Mise en contexte et objectifs scientifiques

La prescription de ce suivi de travaux a été motivée par les multiples découvertes réalisées depuis plus de deux siècles sur la commune laissant envisager que son sous-sol abriterait l’agglomération secondaire antique de Vorocium située sur le territoire des Arvernes et connue comme étant une ville étape sur la table de Peutinger sous l’appellation de Vorogio. Sa situation privilégiée aux contacts des territoires arverne, éduen et biturige aurait ainsi favorisé son implantation en rive droite de la terrasse moyenne de l’Allier. Cependant, les vestiges antiques mis au jour au sein de sondages ou de découvertes fortuites ne permettent pas, à l’heure actuelle, de visualiser clairement l’emprise et la structuration de l’agglomération. D’autre part, de nombreuses structures du second âge du Fer (La Tène, -450 à -50 av. J.-C.) ont également été observées sur la commune et plus particulièrement sur ce secteur de fouille, témoignant vraisemblablement d’une occupation pérenne. Les traces d’occupation les plus anciennes connues sur la ville semblent ainsi indiquer la présence d’un premier habitat groupé dès le IVe s. av. J.-C. évoluant rapidement vers une agglomération ouverte. Par la suite, la transition entre la période antique et la période médiévale reste très mal documentée du fait de découvertes très ténues. À partir du Moyen Âge central, la ville se dote de deux pôles de concentrations de l’habitat avec, au nord, la paroisse de Vouroux évoquant le nom de la ville antique et succédant probablement à une occupation mérovingienne – comme en témoigne la découverte d’un sarcophage de cette période- et, au sud, la ville franche, dont les contours ont été protégés par une enceinte au XIVe siècle.

Ce suivi de travaux, totalisant 550 m linéaire et réalisé sur le tracé de quatre rues situées au cœur de la ville contemporaine, avait pour volonté de mettre en exergue à la fois l’extension et l’organisation de l’agglomération ouverte laténienne ainsi que la structuration de l’agglomération secondaire antique de Vorocium. Elle devait également permettre de montrer l’évolution de la morphologie de la ville médiévale et moderne et documenter les réseaux de voiries anciens (Fig. 1).
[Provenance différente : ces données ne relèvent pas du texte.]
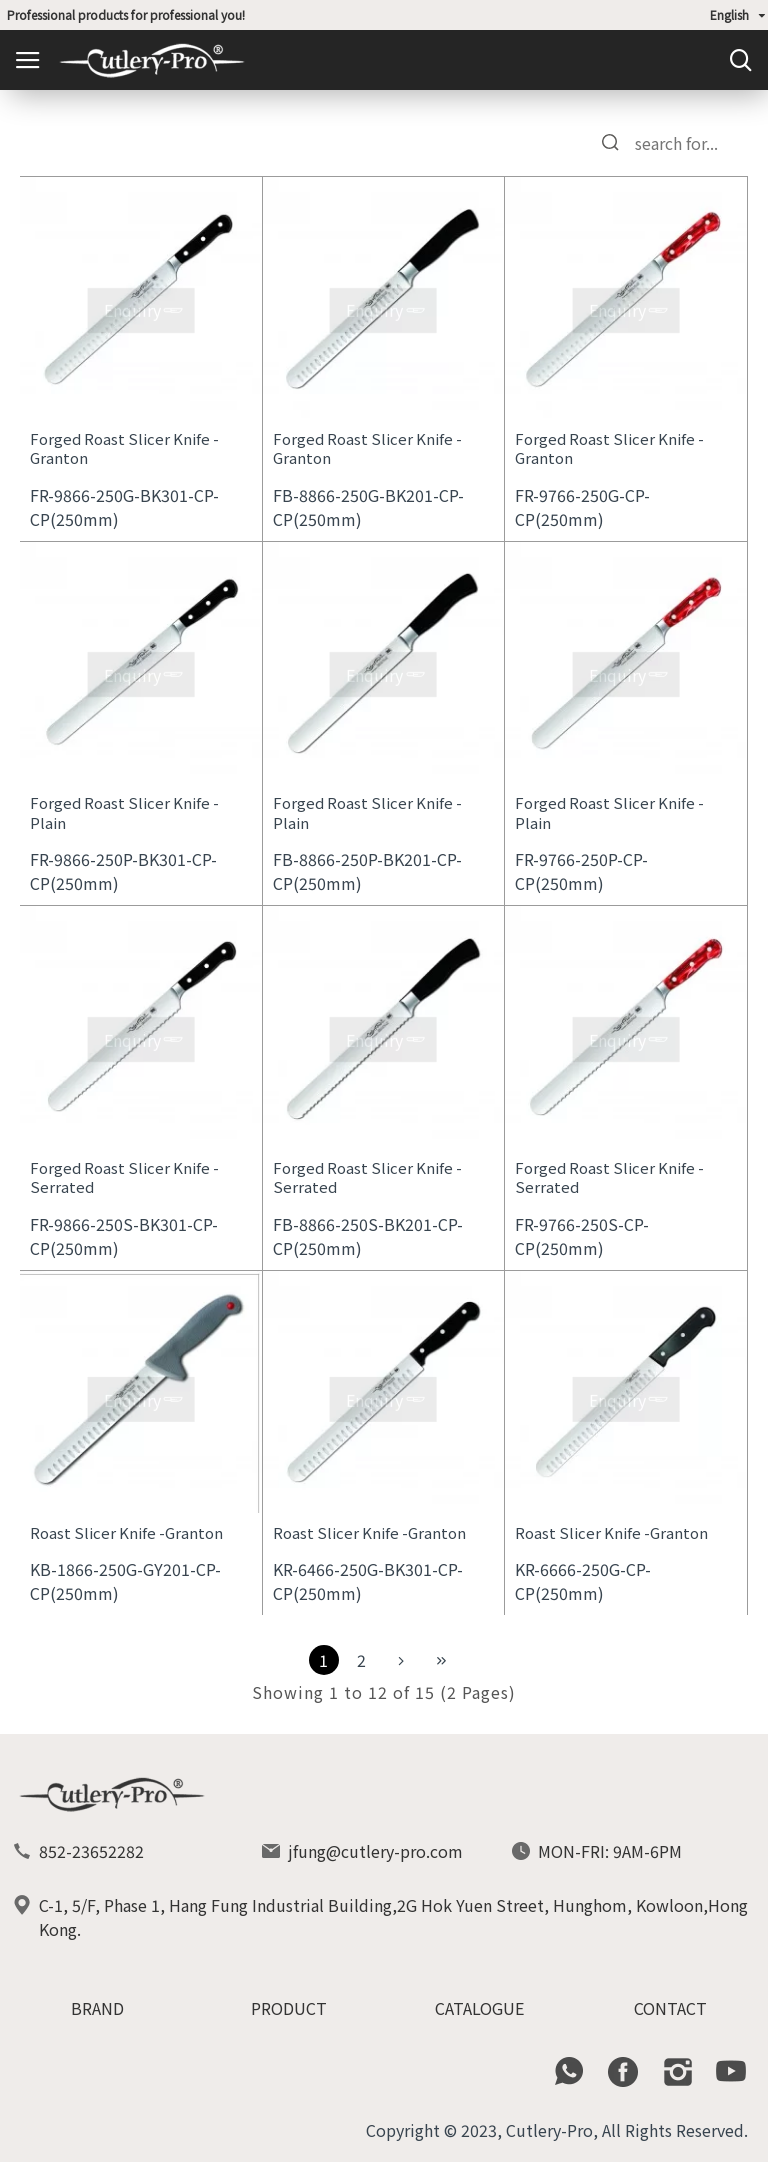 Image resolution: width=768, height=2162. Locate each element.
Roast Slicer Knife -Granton (126, 1533)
1 : Gendarmerie, janvier 1985. Matériel du 1er siècle
2 : 1990. Matériel et nombreuses scories
3 : Square de Vouroux, fév. 1987. Ossements humains et matériel gallo-romains
4 : Tour de potier de l’époque flavienne
5 : Beausoleil. Puits gallo-romain
6 : Rue de Vouroux, juin 1987. Fibule pseudo-La Tène II
7 : Propriété Guetton, mars 1992. Four de potier gallo-romain
8 : Propriété Compagnon, mars 1992. Fosse et matériel gallo-romain
9 : Propriété Guénain, mars 1992. RAS
10 : HLM Turlin, mars 1992. Matériel et enduits peints
11 : Jardin Rotat, mars 1992. Matériel gallo-romain et fosse de La Tène C2 (MC, DL)
12 : Église, mars 1992. Meule, amphores gallo-romaines
13 : Intervention d’avril-juin 1998
14 : Rue de l’Hôtel de ville, oct. 1988. Objet, cér.
15 : Champs de Mars, janv. 1986. 2 fosses dépotoirs du 1er siècle ap. J.-C.
16 : Idem, scories
17 : Restaurant scolaire, avril 1990. Fosses et matériel gallo-romain
18 : Résidence Marie Martin, oct.89. Matériel, moule, statuettes
19 : Propriété Alvez, oct.1988. Matériel gallo-romain
20 : LEP, oct.1991. Habitat, amphore
21 : Collège, oct. 1991. Matériel du 1er siècle ap. J.-C.
22 : Nécropole des égots
23 : Dépotoirs gallo-romains
24 : Tuiles gallo-romaines
25 : Les Rouettes, Incinérations

Fig. 1. Localisation des sondages du suivi de travaux dans l’environnement archéologique. D’après M. Channac et D. Lallemand (Lallemand 2001).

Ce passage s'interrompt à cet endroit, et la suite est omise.